* [INSTRUCTIONS TO FOLLOW]: Below are some records. Write out exactly their lines from the one with "Create a Group Car" through the one with "Imperial Stout", and leave the pictures behind.
(DATA RECORDS Opens)
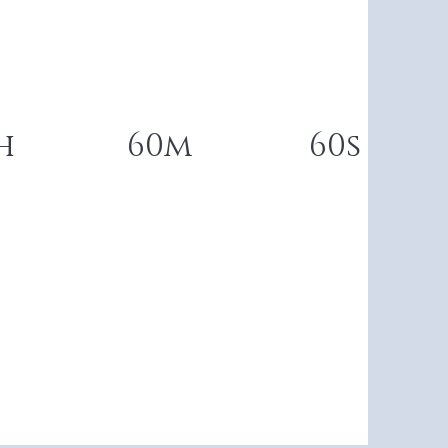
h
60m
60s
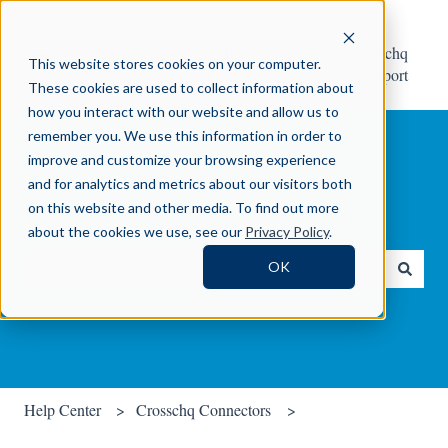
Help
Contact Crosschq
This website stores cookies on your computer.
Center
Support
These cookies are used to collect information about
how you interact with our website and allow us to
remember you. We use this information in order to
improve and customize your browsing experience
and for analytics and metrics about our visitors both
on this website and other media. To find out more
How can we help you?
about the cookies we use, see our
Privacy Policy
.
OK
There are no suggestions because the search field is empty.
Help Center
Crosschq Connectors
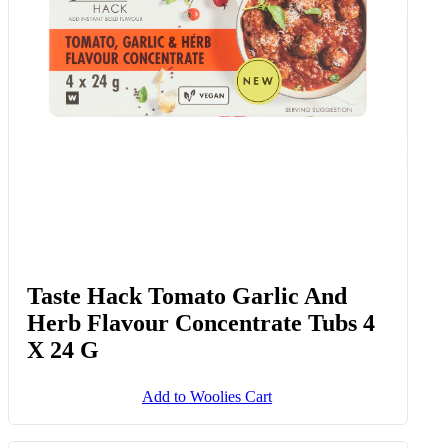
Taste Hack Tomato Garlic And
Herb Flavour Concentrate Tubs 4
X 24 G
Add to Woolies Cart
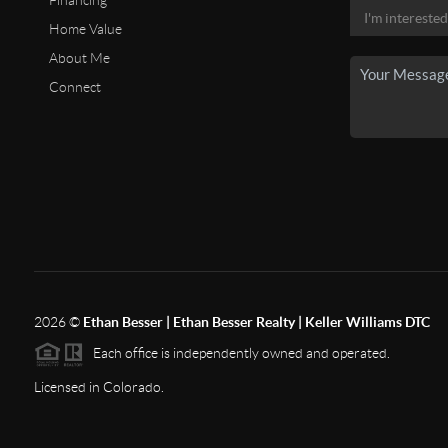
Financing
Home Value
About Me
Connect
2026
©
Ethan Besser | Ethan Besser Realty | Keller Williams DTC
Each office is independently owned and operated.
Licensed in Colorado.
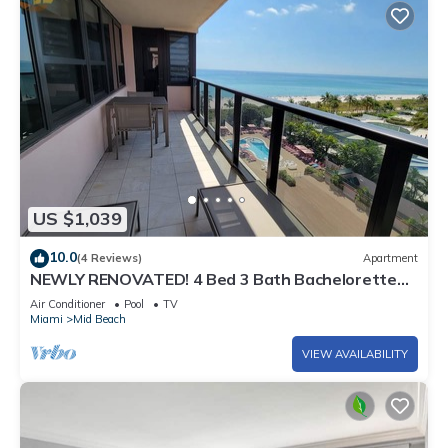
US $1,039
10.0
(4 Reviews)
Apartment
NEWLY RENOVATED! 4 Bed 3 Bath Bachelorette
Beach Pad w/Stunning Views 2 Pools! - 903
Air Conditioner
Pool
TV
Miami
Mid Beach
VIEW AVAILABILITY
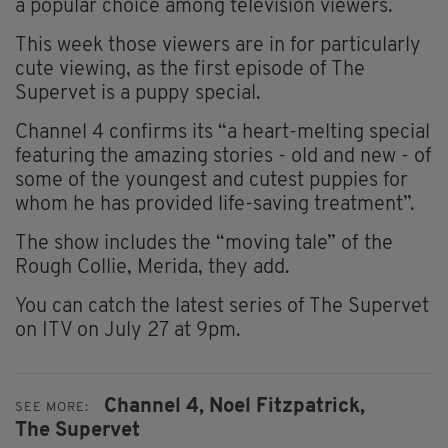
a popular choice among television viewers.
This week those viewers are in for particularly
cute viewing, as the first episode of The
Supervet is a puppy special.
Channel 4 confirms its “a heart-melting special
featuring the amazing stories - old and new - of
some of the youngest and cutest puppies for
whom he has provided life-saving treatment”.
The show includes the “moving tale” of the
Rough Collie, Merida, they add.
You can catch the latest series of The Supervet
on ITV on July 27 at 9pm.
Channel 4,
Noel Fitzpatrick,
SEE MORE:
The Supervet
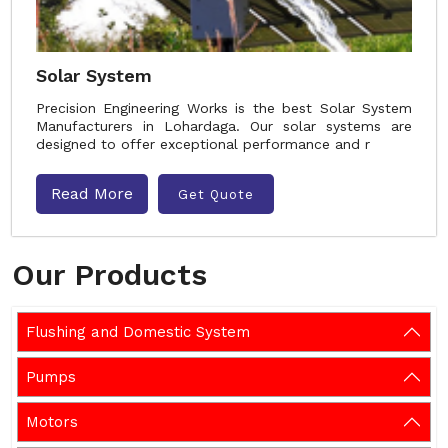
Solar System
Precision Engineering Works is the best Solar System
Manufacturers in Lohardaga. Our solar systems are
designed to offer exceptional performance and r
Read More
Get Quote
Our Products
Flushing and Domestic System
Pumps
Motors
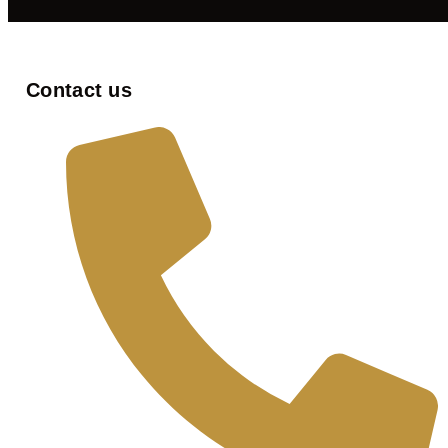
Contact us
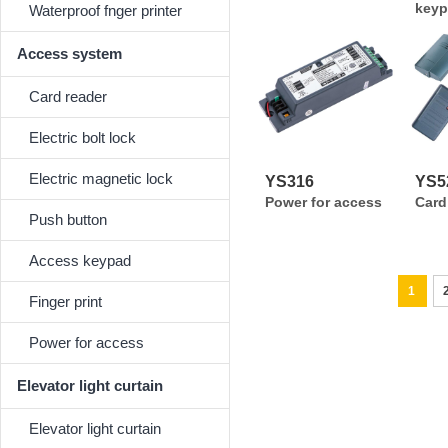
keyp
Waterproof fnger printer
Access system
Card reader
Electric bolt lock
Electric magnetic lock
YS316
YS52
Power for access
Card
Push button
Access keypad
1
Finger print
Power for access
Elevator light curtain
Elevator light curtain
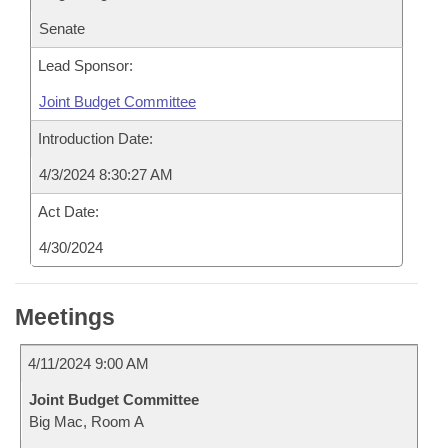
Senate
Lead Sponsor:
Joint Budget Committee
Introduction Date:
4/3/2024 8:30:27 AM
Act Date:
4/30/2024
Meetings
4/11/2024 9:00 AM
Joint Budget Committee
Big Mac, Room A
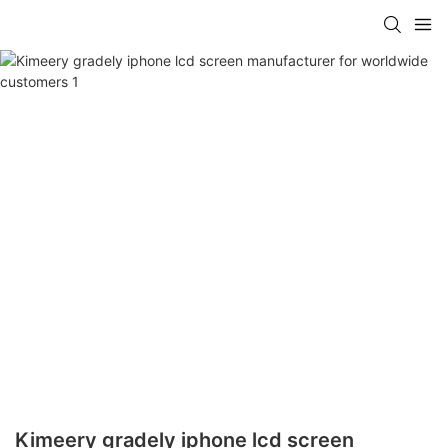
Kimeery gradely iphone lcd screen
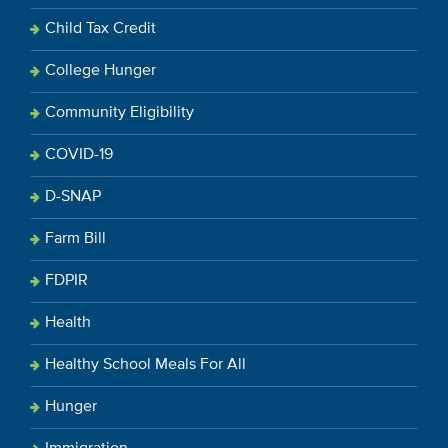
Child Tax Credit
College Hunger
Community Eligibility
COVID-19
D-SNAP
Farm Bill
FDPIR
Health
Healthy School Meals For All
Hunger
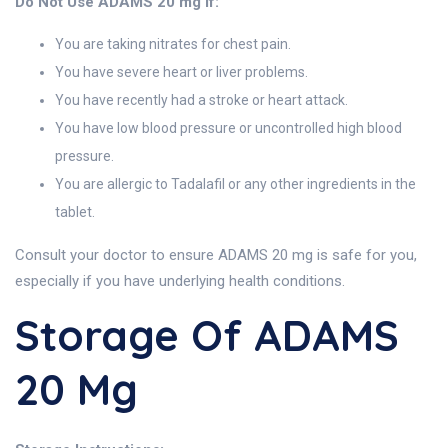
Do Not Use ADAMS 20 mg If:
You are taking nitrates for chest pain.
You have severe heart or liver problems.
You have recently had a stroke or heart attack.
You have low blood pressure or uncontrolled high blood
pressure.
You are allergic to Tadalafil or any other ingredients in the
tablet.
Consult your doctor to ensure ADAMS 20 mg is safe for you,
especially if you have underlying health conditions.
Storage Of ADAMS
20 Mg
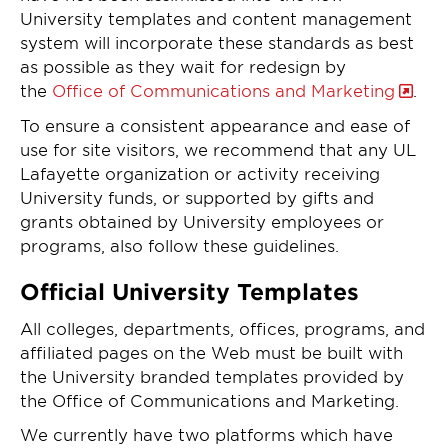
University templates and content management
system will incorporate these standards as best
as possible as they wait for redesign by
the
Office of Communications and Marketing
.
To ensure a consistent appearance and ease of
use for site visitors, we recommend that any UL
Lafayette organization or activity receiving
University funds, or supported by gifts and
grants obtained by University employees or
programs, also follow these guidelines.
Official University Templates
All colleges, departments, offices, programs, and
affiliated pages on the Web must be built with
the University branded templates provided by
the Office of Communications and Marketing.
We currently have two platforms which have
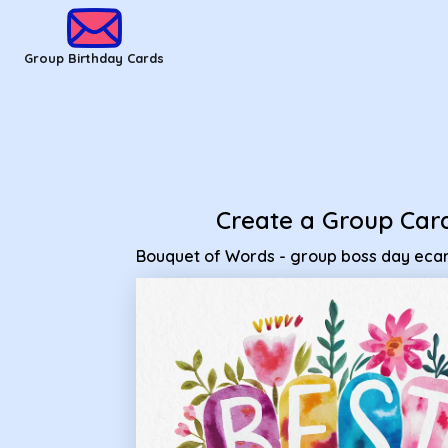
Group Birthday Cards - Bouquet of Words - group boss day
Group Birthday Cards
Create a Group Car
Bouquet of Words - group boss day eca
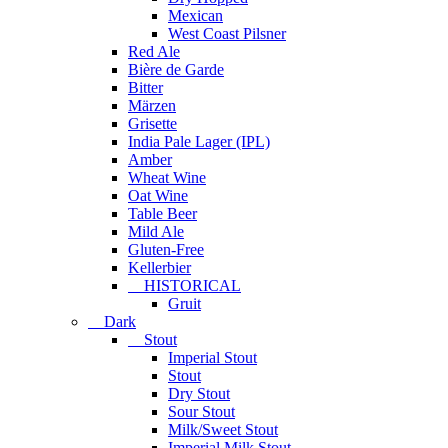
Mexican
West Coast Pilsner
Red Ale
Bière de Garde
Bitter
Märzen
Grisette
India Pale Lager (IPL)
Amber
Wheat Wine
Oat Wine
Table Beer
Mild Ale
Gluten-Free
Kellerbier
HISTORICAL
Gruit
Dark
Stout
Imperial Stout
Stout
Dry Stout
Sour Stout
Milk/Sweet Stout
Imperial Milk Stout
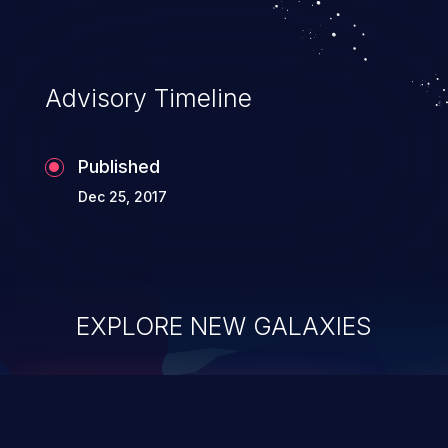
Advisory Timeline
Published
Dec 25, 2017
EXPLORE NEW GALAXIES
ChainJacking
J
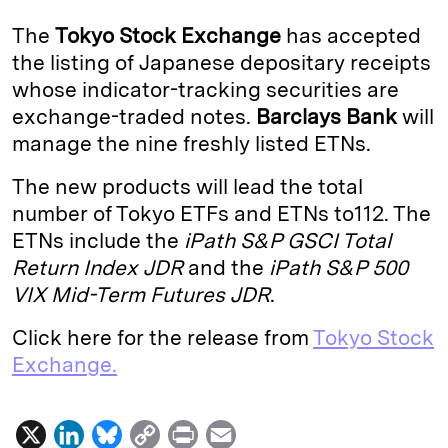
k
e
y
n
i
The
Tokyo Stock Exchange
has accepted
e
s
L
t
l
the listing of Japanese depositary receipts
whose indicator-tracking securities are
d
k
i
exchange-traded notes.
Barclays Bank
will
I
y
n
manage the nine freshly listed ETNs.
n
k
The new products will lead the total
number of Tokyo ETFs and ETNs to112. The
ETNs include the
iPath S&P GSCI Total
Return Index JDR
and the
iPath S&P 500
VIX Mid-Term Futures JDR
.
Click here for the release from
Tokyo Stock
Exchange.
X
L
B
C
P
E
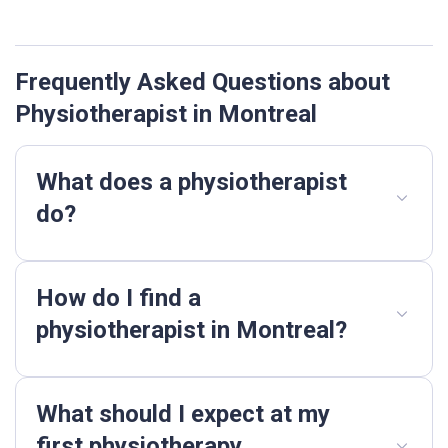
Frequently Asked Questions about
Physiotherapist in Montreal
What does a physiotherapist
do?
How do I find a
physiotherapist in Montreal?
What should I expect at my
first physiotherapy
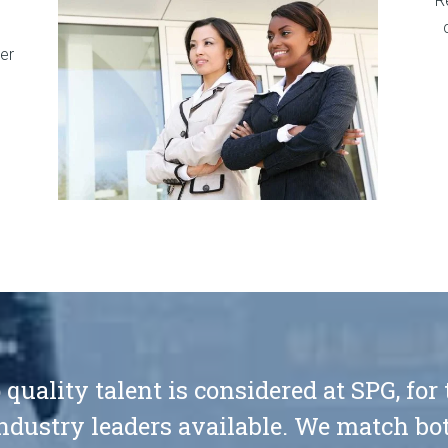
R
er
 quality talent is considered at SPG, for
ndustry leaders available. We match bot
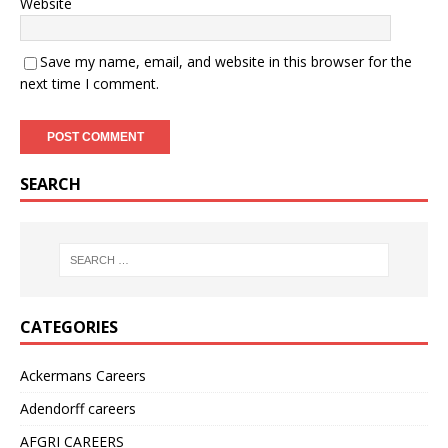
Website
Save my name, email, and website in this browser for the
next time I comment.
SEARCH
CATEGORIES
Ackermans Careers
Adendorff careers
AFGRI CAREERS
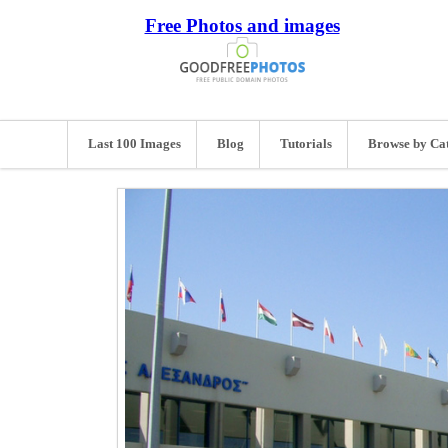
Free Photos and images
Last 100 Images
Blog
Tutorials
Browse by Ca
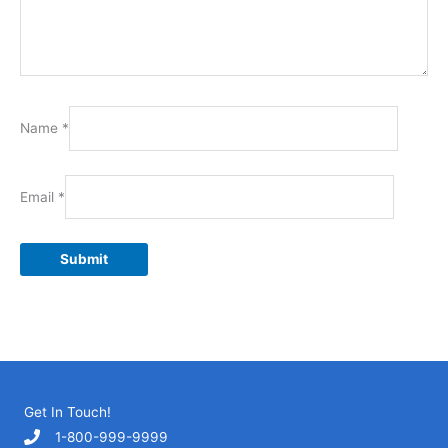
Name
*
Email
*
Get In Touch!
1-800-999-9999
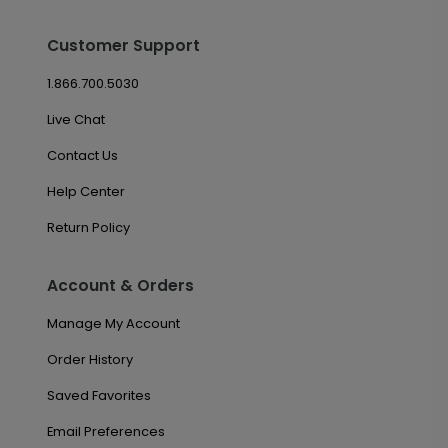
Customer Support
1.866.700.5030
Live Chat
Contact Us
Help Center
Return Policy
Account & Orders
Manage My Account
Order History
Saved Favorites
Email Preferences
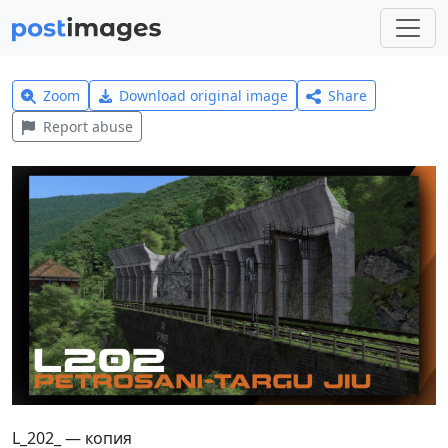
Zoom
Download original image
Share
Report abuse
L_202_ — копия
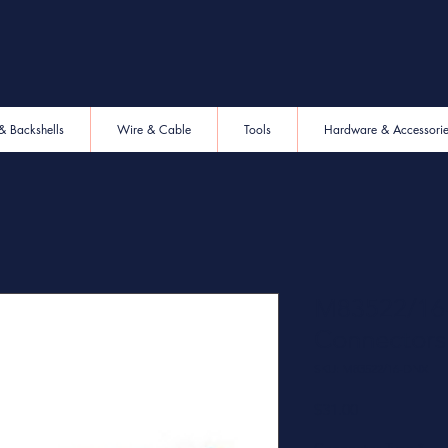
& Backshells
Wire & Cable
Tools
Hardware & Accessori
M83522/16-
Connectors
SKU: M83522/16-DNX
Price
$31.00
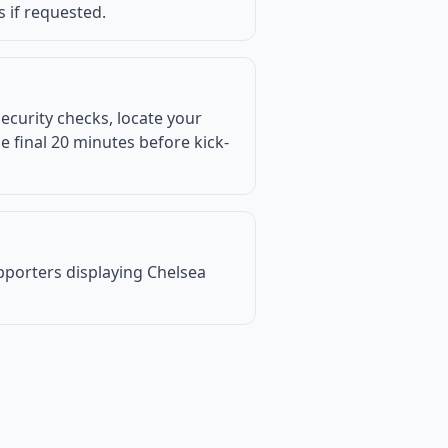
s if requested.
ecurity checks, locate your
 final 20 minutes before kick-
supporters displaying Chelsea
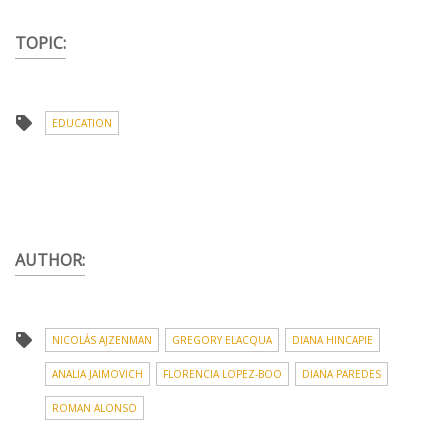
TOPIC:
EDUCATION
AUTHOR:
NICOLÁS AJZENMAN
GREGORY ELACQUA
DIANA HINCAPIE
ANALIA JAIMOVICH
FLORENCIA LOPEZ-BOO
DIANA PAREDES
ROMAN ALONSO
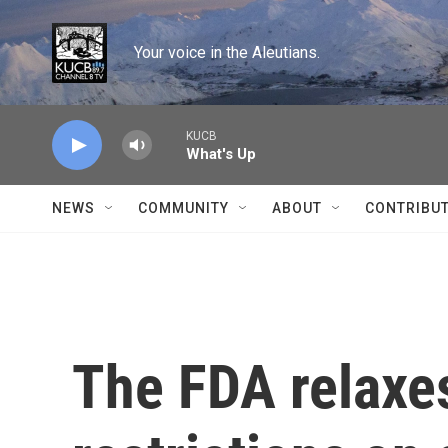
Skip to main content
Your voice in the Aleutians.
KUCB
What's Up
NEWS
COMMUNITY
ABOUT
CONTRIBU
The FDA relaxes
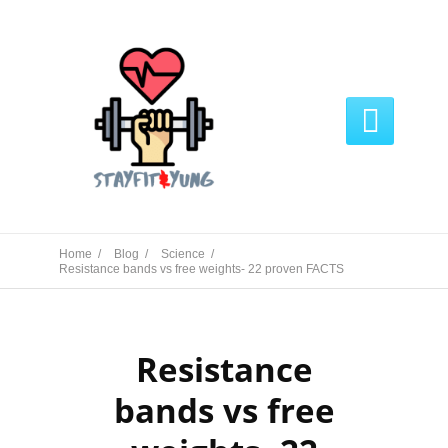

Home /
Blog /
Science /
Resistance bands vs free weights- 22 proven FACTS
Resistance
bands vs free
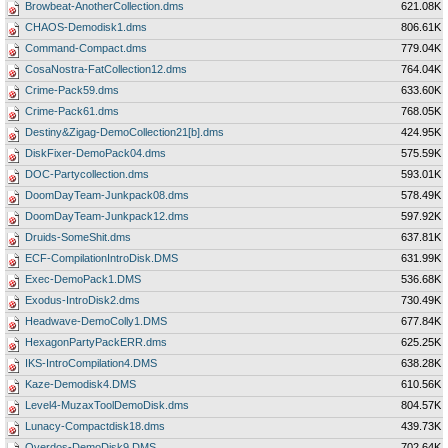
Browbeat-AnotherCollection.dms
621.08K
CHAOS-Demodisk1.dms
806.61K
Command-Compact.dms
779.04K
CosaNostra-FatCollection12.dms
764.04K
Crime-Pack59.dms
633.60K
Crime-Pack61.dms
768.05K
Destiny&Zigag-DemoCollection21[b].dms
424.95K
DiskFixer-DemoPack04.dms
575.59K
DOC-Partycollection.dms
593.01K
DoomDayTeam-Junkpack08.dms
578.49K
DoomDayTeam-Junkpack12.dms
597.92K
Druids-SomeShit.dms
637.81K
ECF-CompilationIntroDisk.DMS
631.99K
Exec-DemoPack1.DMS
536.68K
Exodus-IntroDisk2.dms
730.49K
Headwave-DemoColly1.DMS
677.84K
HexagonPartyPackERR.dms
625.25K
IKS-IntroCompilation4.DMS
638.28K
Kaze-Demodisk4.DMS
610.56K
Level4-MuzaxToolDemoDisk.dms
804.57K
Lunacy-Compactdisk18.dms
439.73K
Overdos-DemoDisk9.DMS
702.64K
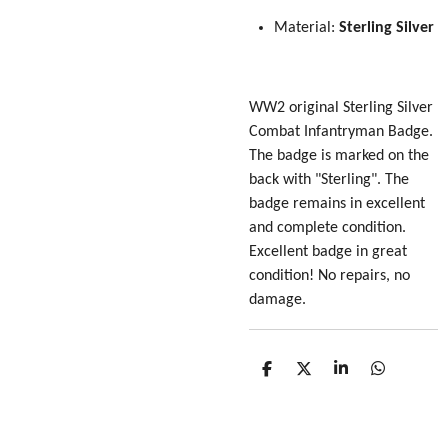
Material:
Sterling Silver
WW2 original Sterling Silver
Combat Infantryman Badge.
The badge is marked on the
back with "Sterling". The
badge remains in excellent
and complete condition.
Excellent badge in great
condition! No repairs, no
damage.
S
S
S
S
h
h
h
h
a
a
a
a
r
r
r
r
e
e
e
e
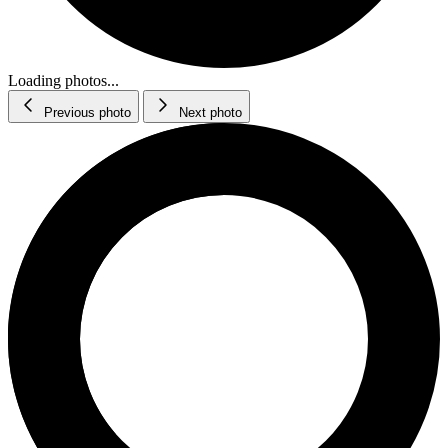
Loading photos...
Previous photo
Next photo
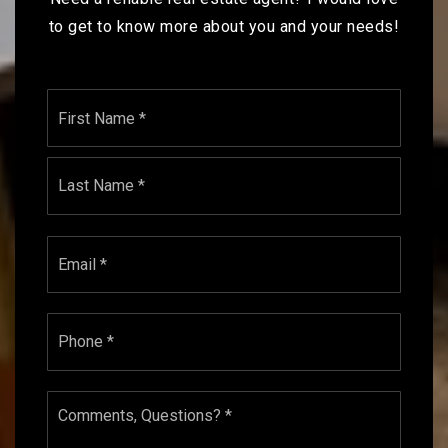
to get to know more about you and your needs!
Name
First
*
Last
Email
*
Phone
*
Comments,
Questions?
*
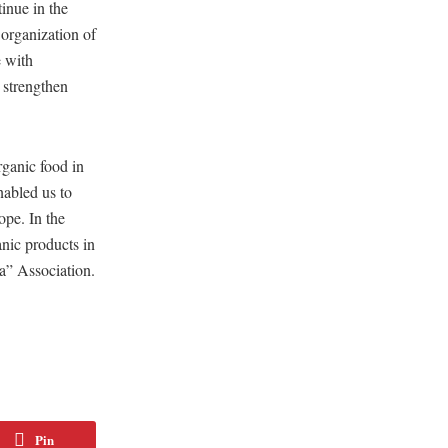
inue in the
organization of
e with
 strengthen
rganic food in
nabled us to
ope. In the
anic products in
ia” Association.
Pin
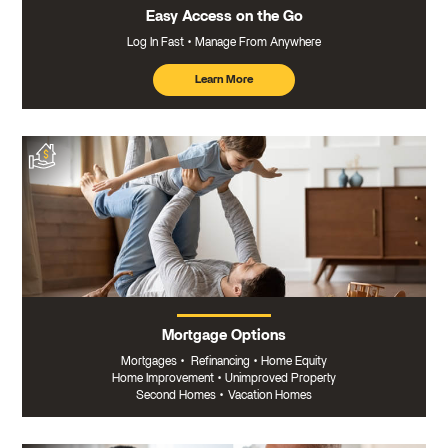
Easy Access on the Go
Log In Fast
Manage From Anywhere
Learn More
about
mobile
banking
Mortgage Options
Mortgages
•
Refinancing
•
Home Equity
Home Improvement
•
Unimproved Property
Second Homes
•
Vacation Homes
(DATA RECORDS Closes)
* [SOLUTION TO THIS PROBLEM]:
Create a Group Car
Bouquet of Words - group boss day eca
Mexican
West Coast Pilsner
Red Ale
Bière de Garde
Bitter
Märzen
Grisette
India Pale Lager (IPL)
Amber
Wheat Wine
Oat Wine
Table Beer
Mild Ale
Gluten-Free
Kellerbier
HISTORICAL
Gruit
Dark
Stout
Imperial Stout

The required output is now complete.